I want to talk about a particular long night. I had been feeling a mounting sense of anxious unease since I had gotten up, the sort of anxiety that, if I can't calm it, will roll the physical symptoms dice and get out of my control. In this instance, I didn't manage to calm myself down. I went to my bedroom around 4:15 AM to try and get some sleep. Predictably enough, that wasn't happening. Shortly thereafter, feeling sick to my stomach, I went to sit in the bathroom– my typical "just in case" measure should the nausea worsen.
It was around this point that the nightmare began. I had a panic attack, to put it plainly, but calling it a nightmare isn't inaccurate. It felt that way, irrational and terrifying and completely beyond my control. My recollections are in many ways hazy, piecemeal; my rational self, the part of me that can think and record and analyze, was gone. I was curled in a ball on the tile floor, wedged into the corner, my breaths coming fast and raspy. I shook, my heart raced. These things happened, but it wasn't a physical experience. To say I was terrified doesn't capture the raw, abject, all-consuming fear that gripped me, something primal and wild. It had no focus, no cause, no reason. Every sound I heard was something coming, every place I could not see was full of hidden dangers. Something terrible was going to happen, like the rising music in a horror film. I couldn't go for help, paralyzed by the desperate certainty that there was something awful in the few feet of hallway between me and my mother's door. I was scared beyond the power of speech; I could not cry out. It was simply not physically possible.

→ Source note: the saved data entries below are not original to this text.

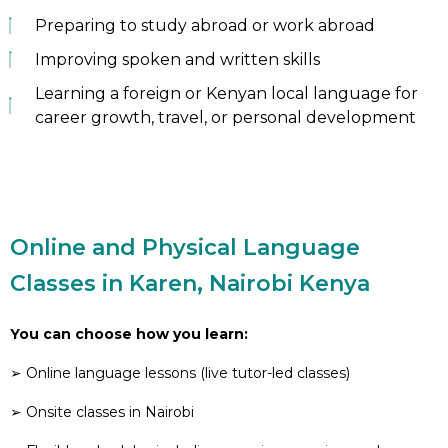
Preparing to study abroad or work abroad
Improving spoken and written skills
Learning a foreign or Kenyan local language for
career growth, travel, or personal development
Online and Physical Language
Classes in Karen, Nairobi Kenya
You can choose how you learn:
➢ Online language lessons (live tutor-led classes)
➢ Onsite classes in Nairobi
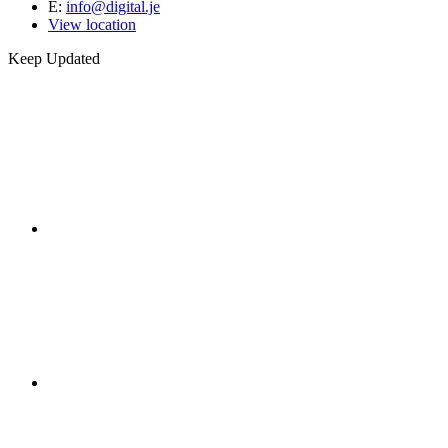
E:
info@digital.je
View location
Keep Updated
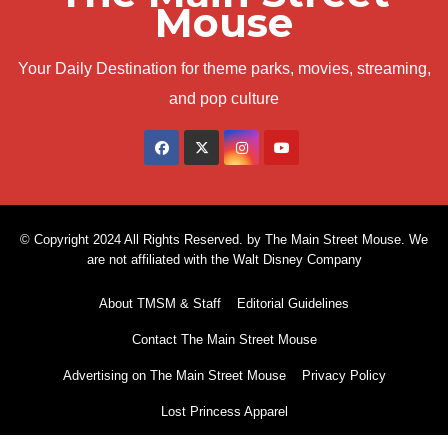
Mouse
Your Daily Destination for theme parks, movies, streaming,
and pop culture
© Copyright 2024 All Rights Reserved. by The Main Street Mouse. We
are not affiliated with the Walt Disney Company
About TMSM & Staff
Editorial Guidelines
Contact The Main Street Mouse
Advertising on The Main Street Mouse
Privacy Policy
Lost Princess Apparel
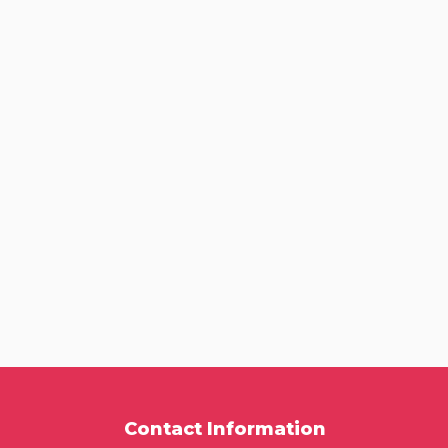
Contact Information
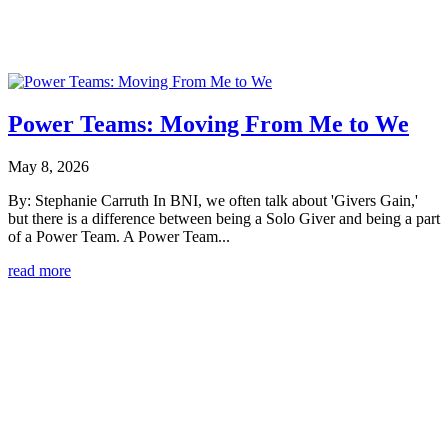
Power Teams: Moving From Me to We
May 8, 2026
By: Stephanie Carruth In BNI, we often talk about 'Givers Gain,'
but there is a difference between being a Solo Giver and being a part
of a Power Team. A Power Team...
read more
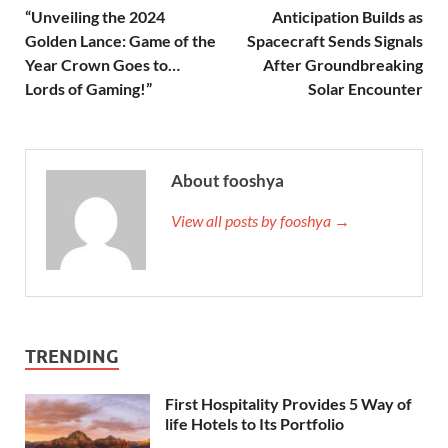
“Unveiling the 2024
Anticipation Builds as
Golden Lance: Game of the
Spacecraft Sends Signals
Year Crown Goes to…
After Groundbreaking
Lords of Gaming!”
Solar Encounter
About fooshya
View all posts by fooshya →
TRENDING
First Hospitality Provides 5 Way of
life Hotels to Its Portfolio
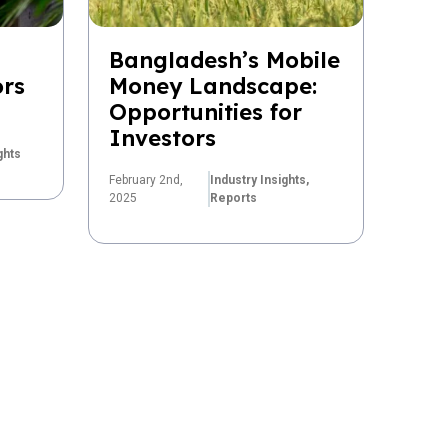
Bangladesh’s Mobile
ors
Money Landscape:
Opportunities for
Investors
ghts
February 2nd,
Industry Insights,
2025
Reports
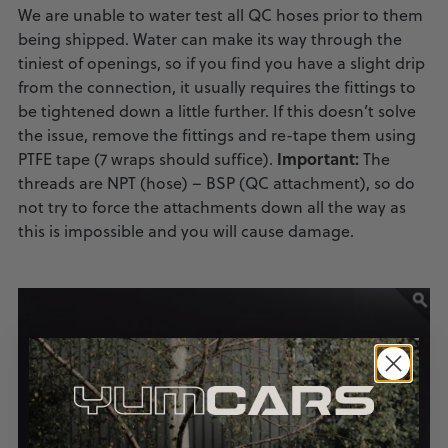
We are unable to water test all QC hoses prior to them
being shipped. Water can make its way through the
tiniest of openings, so if you find you have a slight drip
from the connection, it usually requires the fittings to
be tightened down a little further. If this doesn’t solve
the issue, remove the fittings and re-tape them using
Important:
PTFE tape (7 wraps should suffice).
The
threads are NPT (hose) – BSP (QC attachment), so do
not try to force the attachments down all the way as
this is impossible and you will cause damage.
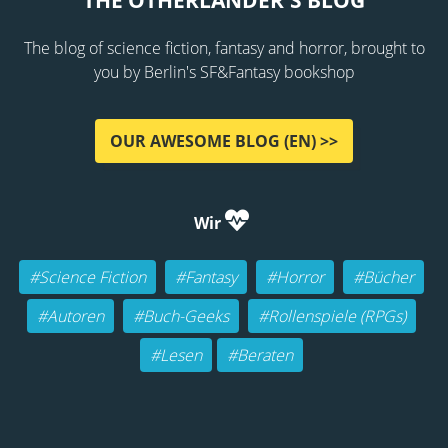
THE OTHERLANDER'S BLOG
The blog of science fiction, fantasy and horror, brought to
you by Berlin's SF&Fantasy bookshop
OUR AWESOME BLOG (EN) >>
Wir
#Science Fiction
#Fantasy
#Horror
#Bücher
#Autoren
#Buch-Geeks
#Rollenspiele (RPGs)
#Lesen
#Beraten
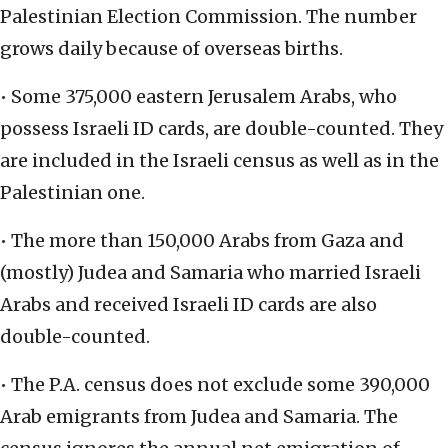
Palestinian Election Commission. The number
grows daily because of overseas births.
• Some 375,000 eastern Jerusalem Arabs, who
possess Israeli ID cards, are double-counted. They
are included in the Israeli census as well as in the
Palestinian one.
• The more than 150,000 Arabs from Gaza and
(mostly) Judea and Samaria who married Israeli
Arabs and received Israeli ID cards are also
double-counted.
• The P.A. census does not exclude some 390,000
Arab emigrants from Judea and Samaria. The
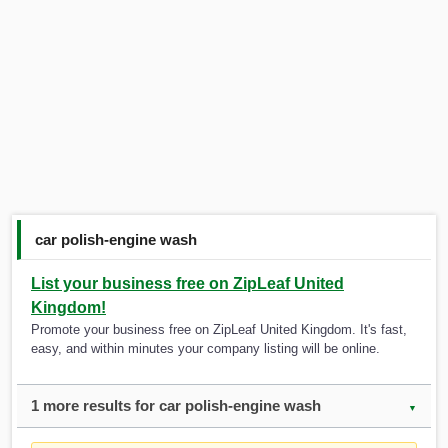
car polish-engine wash
List your business free on ZipLeaf United
Kingdom!
Promote your business free on ZipLeaf United Kingdom. It's fast,
easy, and within minutes your company listing will be online.
1 more results for car polish-engine wash
▼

Time doesn't flow normally during a panic attack, even a mild one. Seconds are like minutes, minutes like hours. The night, the fear, they stretched out, dilated. At some point I began to cry, unable to react in any other way to the crush of terror. It seemed endless. I'm not sure if it would have stopped, even, had my mother not woken up on her own and found me there, wrecked. It didn't feel like it would ever end. I was only half-aware of her wrapping her arms around me, murmuring soothing nothings at me. She asked me questions, some, that I could reply to only with shakes of my head or forced-out single words. She was patient, patient and present and there, and slowly my rational, reasoning self returned. I could recognize again that there was nothing real to fear.
By the time the attack was essentially through and I took an Ativan to do the rest of the work, it must have been around 6:00 AM. Mother sat with me when I went back to bed, waiting for the medicine to kick in. The meds, to be sure, were necessary, but I don't know how I would have made it through that particular attack– far and above my worst to date– without my mother there to comfort and calm me, to be my rock and my protector and a steady, soothing presence at my side. I'm profoundly lucky that she is so understanding and supportive of me as I deal with mental illness– I couldn't get through nights like that without her.